In parallel, I'm taking ISY503 Intelligent Systems, and the more I sit with that coursework, the more obvious it gets: an ML model on a laptop helps nobody: deployment is the work and CCF501 makes that real.
Why Apache Superset (The Off-List Bet)
The brief suggested apps like Moodle, ThingsBoard, KaaIOT, or Jira, but I didn't pick any of them.
I picked Apache Superset - an open-source data exploration and visualisation platform originally built at Airbnb, now an Apache top-level project. SQL Lab, 40+ chart types, dashboards, role-based access control, connectors for everything from PostgreSQL to BigQuery to Snowflake.
4 reasons it was the right call for me:
- Python-native. Python is my primary stack. Reading the source, debugging containers, extending it later, all roads stay on familiar ground.
- RBAC depth. Superset ships with 3 meaningful roles out of the box (Admin / Alpha / Gamma). The assessment rubric weights security and governance at 20%, and rich RBAC writes that section for you instead of forcing it.
- Career fit. I work as a Data Analyst at a school in Sydney, building SQL pipelines and reports. Superset is the cloud-deployed version of that exact work, and it feeds directly into my T4 subject BDA601 Big Data & Analytics in T2-2026. The deployment becomes infrastructure for the next subject, not a throwaway.
- Differentiation. Nobody else in the cohort is deploying Superset. Off-list choice → harder to defend → deeper learning → stronger portfolio piece.
I considered Metabase (simpler, faster) and MLflow (better long-term MLOps story). Both are legit. Superset won because the trade: slightly higher complexity for a richer governance story and a Python-aligned platform, was the one I wanted to make. See my brainstorm notes here.
The Architecture
The whole thing lives in a single Azure Resource Group (rg-superset-ccf501) in Australia East. One VNet, one subnet, one NSG, one VM. Superset, PostgreSQL 15, and Redis 7 run as 3 containers via Docker Compose on the VM.
VM size landed on Standard_B2als_v2 — the always-free B1s tier (1 vCPU, 1 GiB RAM) does not have enough memory to reliably run the full Superset + PostgreSQL + Redis stack.
I spun up the VM only when capturing evidence, then immediately stopped and deallocated it. According to the Azure Retail Prices API (checked 30 April 2026), the Standard_B2als_v2 in Australia East costs roughly US$0.0475 per hour (compute only).
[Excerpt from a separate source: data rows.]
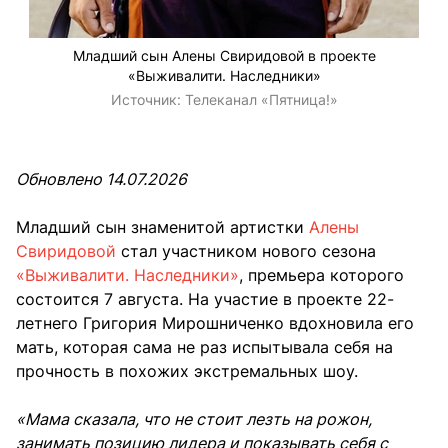
Младший сын Алены Свиридовой в проекте
«Выживалити. Наследники»
Источник:
Телеканал «Пятница!»
Обновлено 14.07.2026
Младший сын знаменитой артистки
Алены
Свиридовой
стал участником нового сезона
«Выживалити. Наследники»
, премьера которого
состоится 7 августа. На участие в проекте 22-
летнего Григория Мирошниченко вдохновила его
мать, которая сама не раз испытывала себя на
прочность в похожих экстремальных шоу.
«Мама сказала, что не стоит лезть на рожон,
занимать позицию лидера и показывать себя с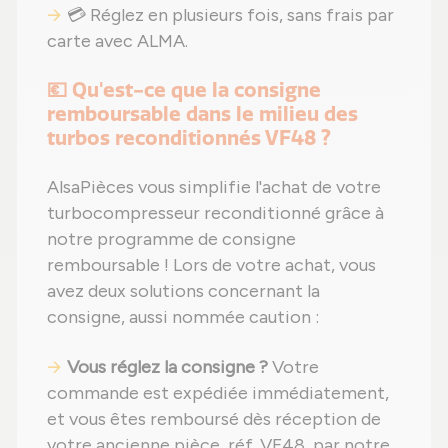
💳 Réglez en plusieurs fois, sans frais par
carte avec ALMA.
💶 Qu'est-ce que la consigne
remboursable dans le milieu des
turbos reconditionnés VF48 ?
AlsaPièces vous simplifie l'achat de votre
turbocompresseur reconditionné grâce à
notre programme de consigne
remboursable ! Lors de votre achat, vous
avez deux solutions concernant la
consigne, aussi nommée caution :
Vous réglez la consigne ?
Votre
commande est expédiée immédiatement,
et vous êtes remboursé dès réception de
votre ancienne pièce, réf. VF48, par notre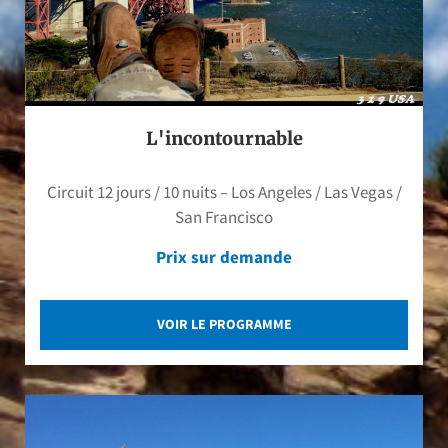
L'incontournable
Circuit 12 jours / 10 nuits – Los Angeles / Las Vegas /
San Francisco
Prix sur demande
VOIR LE PROGRAMME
| Window | Rough compute cost |
|---|---|
| 4 hours (one capture session) | ~US$0.19 |
| 48 hours (two-day evidence window) | ~US$2.28 |
| 730 hours (left running for a full month) | ~US$34.68 |
This reinforced a key practical lesson: cloud resources are cheap when deliberately managed, and surprisingly expensive when forgotten.
Azure VM supersetluisccf501 — Ubuntu 22.04, Standard_B2als_v2, public IP attached, running state visible in the portal.
Why IaaS, Not PaaS?
I could have used Azure Container Instances, App Service for Containers, or AKS. I chose IaaS because the assessment was explicitly about provisioning a VM, VNet, firewall policy, and application stack. The trade-off was more operational responsibility, but more visibility into the cloud fundamentals the subject was assessing.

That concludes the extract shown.